Investigation of Monovalent and Bivalent Enantioselective Molecular Recognition by Electrospray Ionization-Mass Spectrometry and Tandem Mass Spectrometry

Abstract

In this work is described the investigation of bivalent versus monovalent enantioselective molecular recognition in the context of enantioselective separations. Electrospray ionization-mass spectrometry (ESI-MS) and tandem mass spectrometry (MS/MS) are used for evaluating enantioselective systems through the measurement of (1) relative solution-phase binding constants via titration and (2) relative gas-phase binding via collision threshold dissociation. In HPLC, a cinchonane-type chiral stationary phase (CSP) based on tert.-butylcarbamoylquinine provides vastly increased retention and enantioselectivity for separation of bivalent versus monovalent alkoxy-benzoyl-N-blocked leucine enantiomers. The bivalent enantiomers are able to span and simultaneously interact with multiple interaction sites on the CSP surface, leading to enhanced separation. ESI-MS titration measurements also show an increased avidity for binding between bivalent selector and bivalent selectand, compared with the monovalent system.

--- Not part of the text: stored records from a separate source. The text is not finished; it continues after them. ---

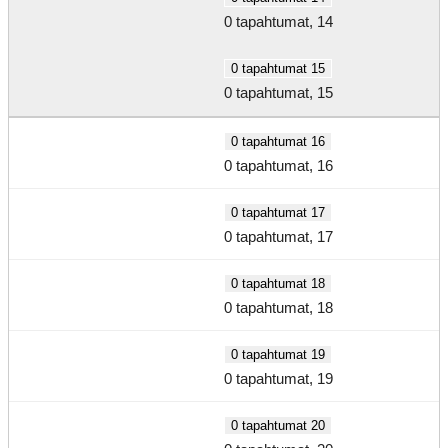
0 tapahtumat,
14
0 tapahtumat
15
0 tapahtumat,
15
0 tapahtumat
16
0 tapahtumat,
16
0 tapahtumat
17
0 tapahtumat,
17
0 tapahtumat
18
0 tapahtumat,
18
0 tapahtumat
19
0 tapahtumat,
19
0 tapahtumat
20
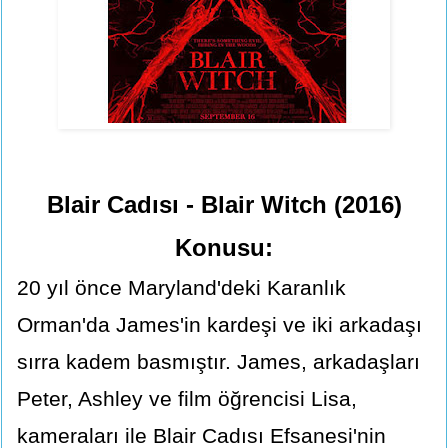
Blair Cadısı - Blair Witch (2016)
Konusu:
20 yıl önce Maryland'deki Karanlık
Orman'da James'in kardeşi ve iki arkadaşı
sırra kadem basmıştır. James, arkadaşları
Peter, Ashley ve film öğrencisi Lisa,
kameraları ile Blair Cadısı Efsanesi'nin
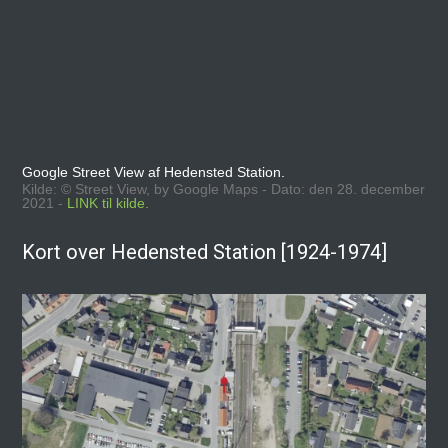
Google Street View af Hedensted Station.
Kilde: © Street View, by Google Maps - Dato: den 28. december
2021 -
LINK til kilde.
Kort over Hedensted Station [1924-1974]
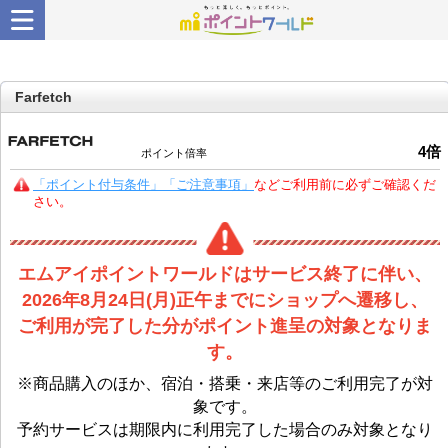
Farfetch
4
倍
ポイント倍率
「ポイント付与条件」「ご注意事項」
などご利用前に必ずご確認くだ
さい。
エムアイポイントワールドはサービス終了に伴い、
2026年8月24日(月)正午までにショップへ遷移し、
ご利用が完了した分がポイント進呈の対象となりま
す。
※商品購入のほか、宿泊・搭乗・来店等のご利用完了が対
象です。
予約サービスは期限内に利用完了した場合のみ対象となり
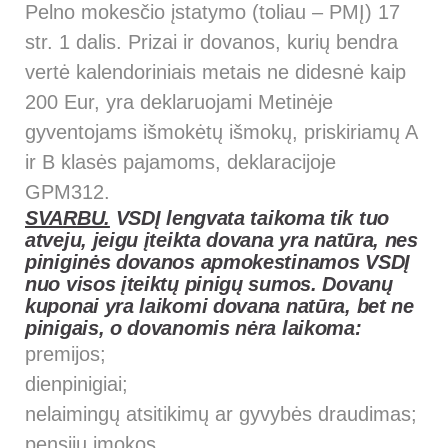
Pelno mokesčio įstatymo (toliau – PMĮ) 17
str. 1 dalis. Prizai ir dovanos, kurių bendra
vertė kalendoriniais metais ne didesnė kaip
200 Eur, yra deklaruojami Metinėje
gyventojams išmokėtų išmokų, priskiriamų A
ir B klasės pajamoms, deklaracijoje
GPM312.
SVARBU.
VSDĮ lengvata taikoma tik tuo
atveju, jeigu įteikta dovana yra natūra, nes
piniginės dovanos apmokestinamos VSDĮ
nuo visos įteiktų pinigų sumos. Dovanų
kuponai yra laikomi dovana natūra, bet ne
pinigais, o dovanomis nėra laikoma:
premijos;
dienpinigiai;
nelaimingų atsitikimų ar gyvybės draudimas;
pensijų įmokos.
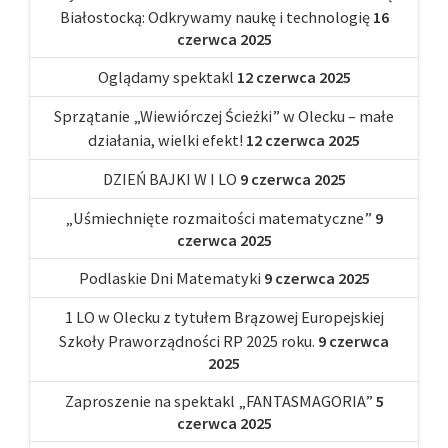
Białostocką: Odkrywamy naukę i technologię
16
czerwca 2025
Oglądamy spektakl
12 czerwca 2025
Sprzątanie „Wiewiórczej Ścieżki” w Olecku – małe
działania, wielki efekt!
12 czerwca 2025
DZIEŃ BAJKI W I LO
9 czerwca 2025
„Uśmiechnięte rozmaitości matematyczne”
9
czerwca 2025
Podlaskie Dni Matematyki
9 czerwca 2025
1 LO w Olecku z tytułem Brązowej Europejskiej
Szkoły Praworządności RP 2025 roku.
9 czerwca
2025
Zaproszenie na spektakl „FANTASMAGORIA”
5
czerwca 2025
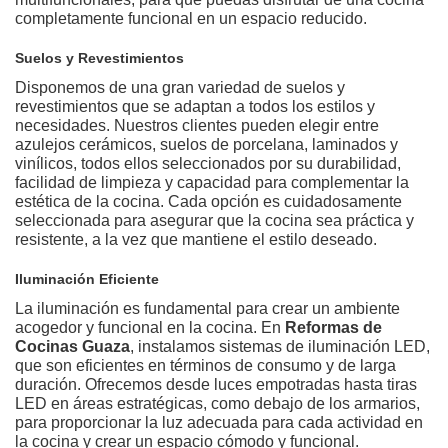
completamente funcional en un espacio reducido.
Suelos y Revestimientos
Disponemos de una gran variedad de suelos y
revestimientos que se adaptan a todos los estilos y
necesidades. Nuestros clientes pueden elegir entre
azulejos cerámicos, suelos de porcelana, laminados y
vinílicos, todos ellos seleccionados por su durabilidad,
facilidad de limpieza y capacidad para complementar la
estética de la cocina. Cada opción es cuidadosamente
seleccionada para asegurar que la cocina sea práctica y
resistente, a la vez que mantiene el estilo deseado.
Iluminación Eficiente
La iluminación es fundamental para crear un ambiente
acogedor y funcional en la cocina. En
Reformas de
Cocinas Guaza
, instalamos sistemas de iluminación LED,
que son eficientes en términos de consumo y de larga
duración. Ofrecemos desde luces empotradas hasta tiras
LED en áreas estratégicas, como debajo de los armarios,
para proporcionar la luz adecuada para cada actividad en
la cocina y crear un espacio cómodo y funcional.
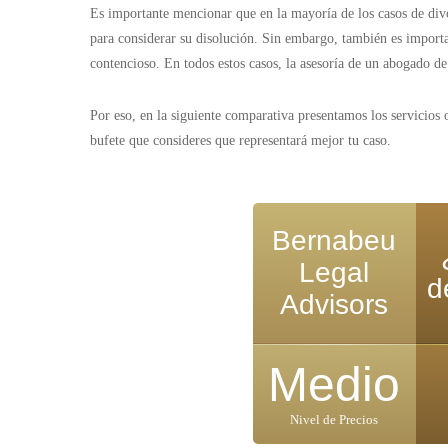
Es importante mencionar que en la mayoría de los casos de div
para considerar su disolución. Sin embargo, también es importa
contencioso. En todos estos casos, la asesoría de un abogado de
Por eso, en la siguiente comparativa presentamos los servicios
bufete que consideres que representará mejor tu caso.
Bernabeu
Legal
d
Advisors
Medio
Nivel de Precios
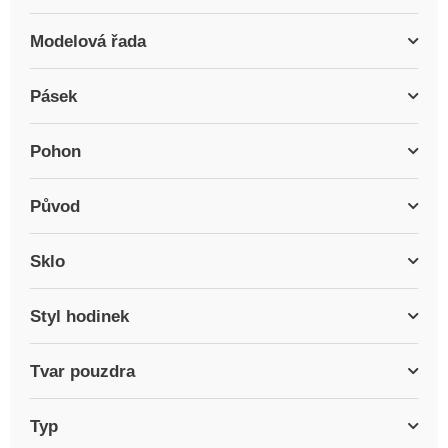
Modelová řada
Pásek
Pohon
Původ
Sklo
Styl hodinek
Tvar pouzdra
Typ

However, enhanced enantioselectivities measured in HPLC for the bivalent system cannot be reproduced by MS due to inherent mechanistic differences. Assumed discrepancies in relative response factors also give rise to systematic errors which are discussed. The results of MS/MS gas-phase experiments show that enantioselectivity is essentially lost in the absence of solvation, but that dissociation thresholds can provide a measure of relative dissociation energy in the bivalent interaction system compared to the monovalent counterpart. Such measurements may prove useful and efficient in better understanding multivalent interactions, in line with current theoretical considerations of effective concentrations and ion trap effects. This is the first application of mass spectrometric methods for assessing increased avidity of binding in multivalent enantioselective molecular recognition.